Miriaya held the vial firmly in her hands, staring down at the small, cooing creature sitting on her left foot. She could do this, oh yes, she could. She had done many unpleasant things in her lifetime, including, but not limited too, 'accidentally' cutting Malak's jaw off after he had pissed her off, -She never did apologize for that- she had created her own Legion of Terror, -Okay, technically they might be called 'Sith', but Legion of Terror sounded so much awesomer (Which is a word, despite Bastilla's insistence otherwise)- and, possibly the worst on the list by far, she had stolen Mission's big chocolate chip cookie! And then blamed it on... She paused. Who had she blamed it on, again? She shrugged. It didn't matter. The gizka cooed, rubbing against her leg. She looked down at it blankly. Right. That's what I was doing. Anyways, she could do it! She was mean! She was evil! She could ruthlessly use the poison in her hand to cruelly kill all of the annoying, obnoxious, cute... adorable... loveab- er, pains in the ass! "Yeah, that's what I was going to say!" She muttered to herself, eliciting a strange glance from Mission who backed several inches away.

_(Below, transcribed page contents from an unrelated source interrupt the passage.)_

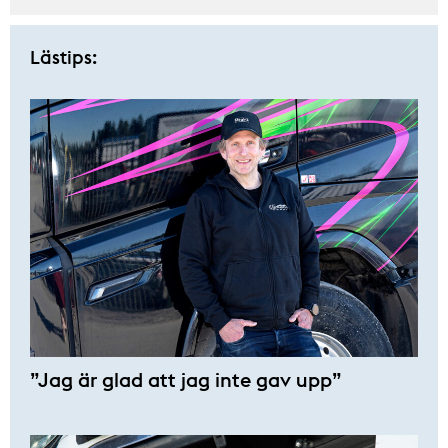
Lästips:
”Jag är glad att jag inte gav upp”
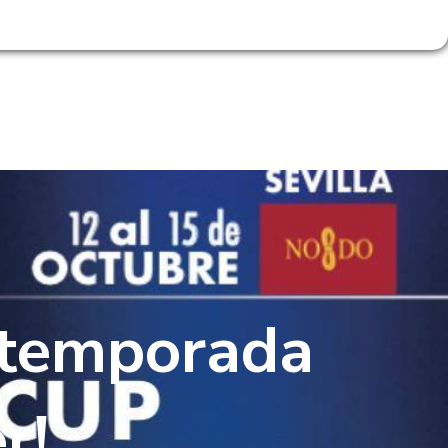
RESERVA DE PISTAS
ACCESO SOCIOS
IDAD
PÁDEL TRIP
CONTACTO
a temporada
r!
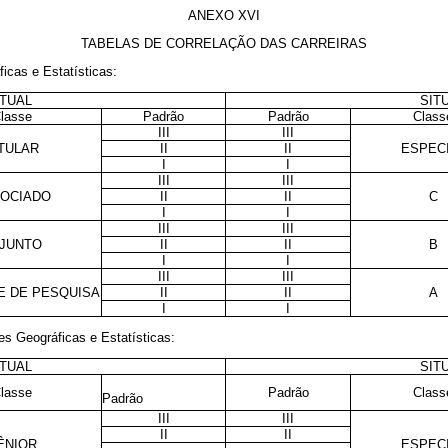
ANEXO XVI
TABELAS DE CORRELAÇÃO DAS CARREIRAS
icas e Estatísticas:
TUAL
SIT
lasse
Padrão
Padrão
Class
III
III
TULAR
II
II
ESPEC
I
I
III
III
OCIADO
II
II
C
I
I
III
III
JUNTO
II
II
B
I
I
III
III
E DE PESQUISA
II
II
A
I
I
es Geográficas e Estatísticas:
TUAL
SIT
lasse
Padrão
Class
Padrão
III
III
II
II
ÊNIOR
ESPEC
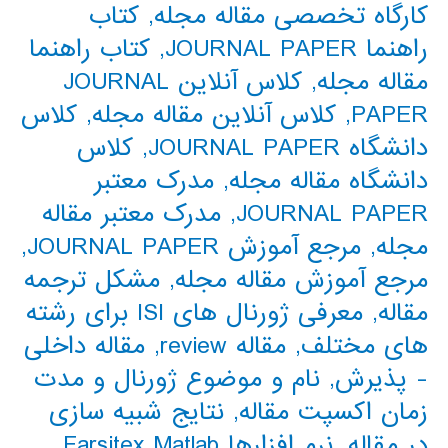
کارگاه تخصصی مقاله مجله
,
کتاب
راهنما JOURNAL PAPER
,
کتاب راهنما
مقاله مجله
,
کلاس آنلاین JOURNAL
PAPER
,
کلاس آنلاین مقاله مجله
,
کلاس
دانشگاه JOURNAL PAPER
,
کلاس
دانشگاه مقاله مجله
,
مدرک معتبر
JOURNAL PAPER
,
مدرک معتبر مقاله
مجله
,
مرجع آموزش JOURNAL PAPER
,
مرجع آموزش مقاله مجله
,
مشکل ترجمه
مقاله
,
معرفی ژورنال های ISI برای رشته
های مختلف
,
مقاله review
,
مقاله داخلی
- پذیرش
,
نام و موضوع ژورنال و مدت
زمان اکسپت مقاله
,
نتایج شبیه سازی
در مقاله
,
نرم افزارها Farsitex Matlab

The gizka cooed again, and it took her a second to realize she was smiling. With a mental shake, she planted a scowl firmly on her face as she squatted down, glaring at the gizka. "You've cause a lot of trouble, you know." She accused.

It simply wagged it's little stump of a tail, tongue hanging out slightly as it cocked it's head to the side, making a curious keening noise in the back of it's throat as it watched her.

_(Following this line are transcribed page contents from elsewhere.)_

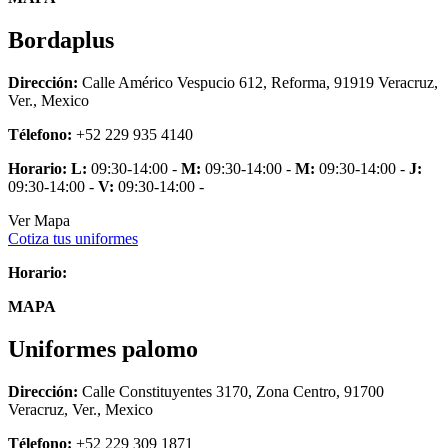
Bordaplus
Dirección:
Calle Américo Vespucio 612, Reforma, 91919 Veracruz,
Ver., Mexico
Télefono:
+52 229 935 4140
Horario:
L:
09:30-14:00 -
M:
09:30-14:00 -
M:
09:30-14:00 -
J:
09:30-14:00 -
V:
09:30-14:00 -
Ver Mapa
Cotiza tus uniformes
Horario:
MAPA
Uniformes palomo
Dirección:
Calle Constituyentes 3170, Zona Centro, 91700
Veracruz, Ver., Mexico
Télefono:
+52 229 309 1871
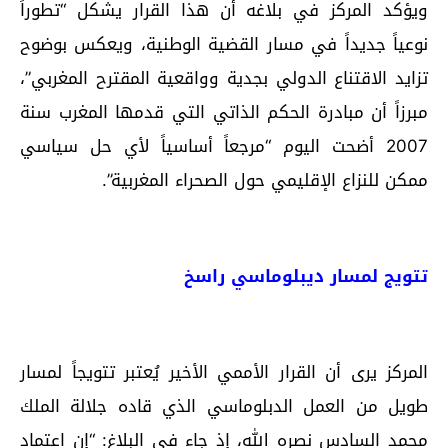
ويؤكد المركز في بلاغه أن هذا القرار يشكل “تطوراً
نوعياً جديداً في مسار القضية الوطنية، ويعكس بوضوح
تزايد الاقتناع الدولي بجدية وواقعية المقترح المغربي”،
مبرزاً أن مبادرة الحكم الذاتي التي قدمها المغرب سنة
2007 أضحت اليوم “مرجعاً أساسياً لأي حل سياسي
ممكن للنزاع الإقليمي حول الصحراء المغربية”.
تتويج لمسار ديبلوماسي راسخ
المركز يرى أن القرار الأممي الأخير يُعتبر تتويجاً لمسار
طويل من العمل الدبلوماسي الذي قاده جلالة الملك
محمد السادس نصره الله، إذ جاء في البلاغ: “إن اعتماد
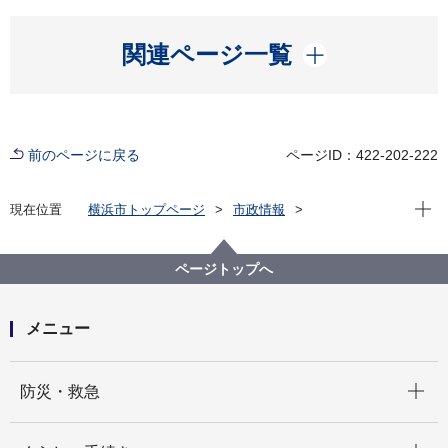
開く
関連ページ一覧
前のページに戻る
ページID：422-202-222
現在位
現在位置
横浜市トップページ
市政情報
広報・広聴・報道
記者発表
脱炭素・GREEN×EXPO推進局
記者発表 2025年度
ページトップへ
横浜市風力発電所（ハマウィング）協賛事業者「ハマ
ウィングサポーター」が決定しました！
メニュー
開く
防災・救急
開く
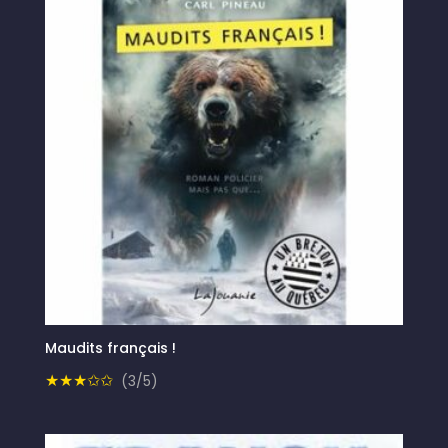
Maudits français !
★★★✩✩
(3/5)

She felt her resistance melt away for the briefest of seconds before she could get her emotions under control. "This is for the best," She told herself. "I can't just let things keep going like this!" She didn't notice Mission inching farther away from her, desperate eye trained on the door. "You'll overrun the ship before long! It's not me, it's you and your siblings, and parents, and grandparents, and great-grandparents, and probably a few children by now! You just multiply to fast! I'm sorry, but I don't see any other way. No one wants you guys."

It's tail continued wriggling, and it gently head-butted her hands.

"Oh, don't do this." She sighed. "Don't make it harder than it has to be."

It head-butted her hands again, inadvertently knocking her palm into her face. When she lowered her hand to glare at the gizka, it seemed quite surprised that she was there, actually jumping an inch or two in the air. She couldn't help but snicker, covering her eyes with both hands, quickly uncovering them and saying, "Peek-a-boo!"

Canderous, who had just entered the room, looked down at her in disgust and said, "What the hell are you doing?"